Copy each line of the entries that contains the word "Tape".

(Saved data entries)
====
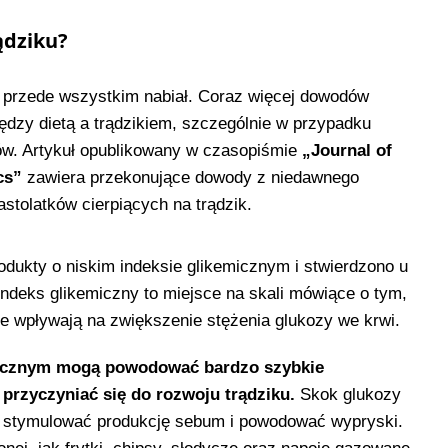
ądziku?
 przede wszystkim nabiał. Coraz więcej dowodów
iędzy dietą a trądzikiem, szczególnie w przypadku
w. Artykuł opublikowany w czasopiśmie
„Journal of
cs”
zawiera przekonujące dowody z niedawnego
stolatków cierpiących na trądzik.
odukty o niskim indeksie glikemicznym i stwierdzono u
Indeks glikemiczny to miejsce na skali mówiące o tym,
e wpływają na zwiększenie stężenia glukozy we krwi.
micznym mogą powodować bardzo szybkie
 przyczyniać się do rozwoju trądziku.
Skok glukozy
 stymulować produkcję sebum i powodować wypryski.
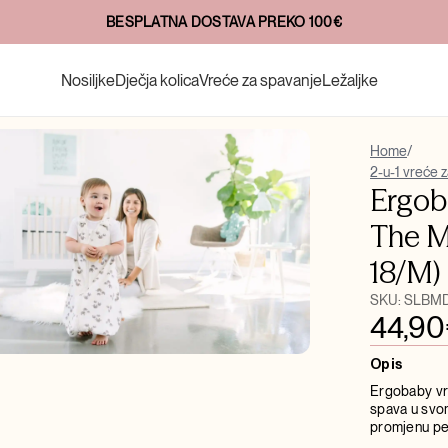
20+ GODINA INOVACIJA
Nosiljke
Dječja kolica
Vreće za spavanje
Ležaljke
Home
/
2-u-1 vreće 
Ergob
The M
18/M)
SKU:
SLBM
44,90
Opis
Ergobaby vre
spava u svom
promjenu pel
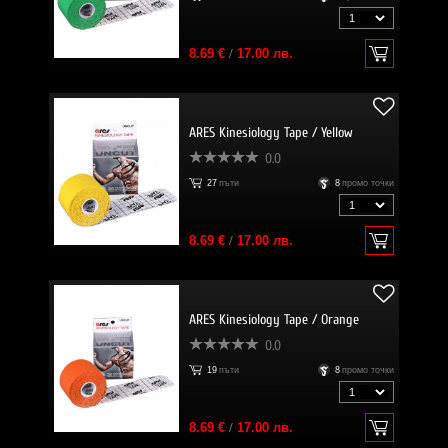
8.69 €
/
17.00 лв.
ARES Kinesiology Tape / Yellow
0.0
27
пъти
8
промо точки
8.69 €
/
17.00 лв.
ARES Kinesiology Tape / Orange
0.0
19
пъти
8
промо точки
8.69 €
/
17.00 лв.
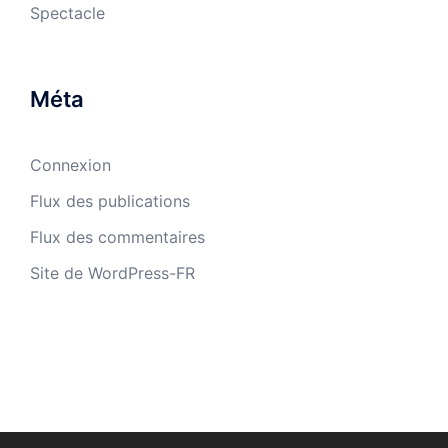
Spectacle
Méta
Connexion
Flux des publications
Flux des commentaires
Site de WordPress-FR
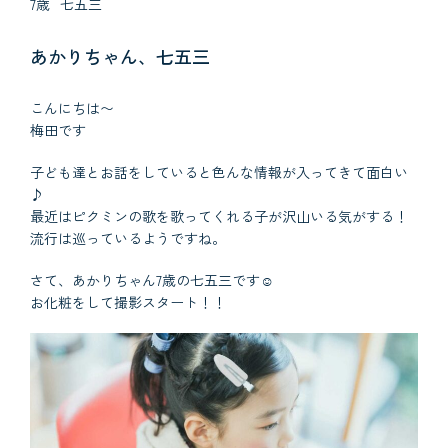
7歳
七五三
あかりちゃん、七五三
こんにちは〜
梅田です
子ども達とお話をしていると色んな情報が入ってきて面白い
♪
最近はピクミンの歌を歌ってくれる子が沢山いる気がする！
流行は巡っているようですね。
さて、あかりちゃん7歳の七五三です☺︎
お化粧をして撮影スタート！！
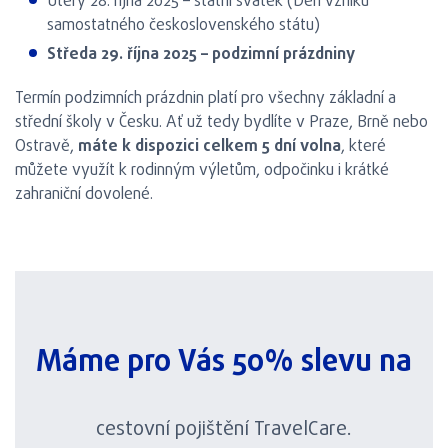
Úterý 28. října 2025 – státní svátek (Den vzniku
samostatného československého státu)
Středa 29. října 2025 – podzimní prázdniny
Termín podzimních prázdnin platí pro všechny základní a
střední školy v Česku. Ať už tedy bydlíte v Praze, Brně nebo
Ostravě,
máte k dispozici celkem 5 dní volna
, které
můžete využít k rodinným výletům, odpočinku i krátké
zahraniční dovolené.
Máme pro Vás 50% slevu na
cestovní pojištění TravelCare.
====
Exercise solution:
ARES Kinesiology Tape / Yellow
ARES Kinesiology Tape / Orange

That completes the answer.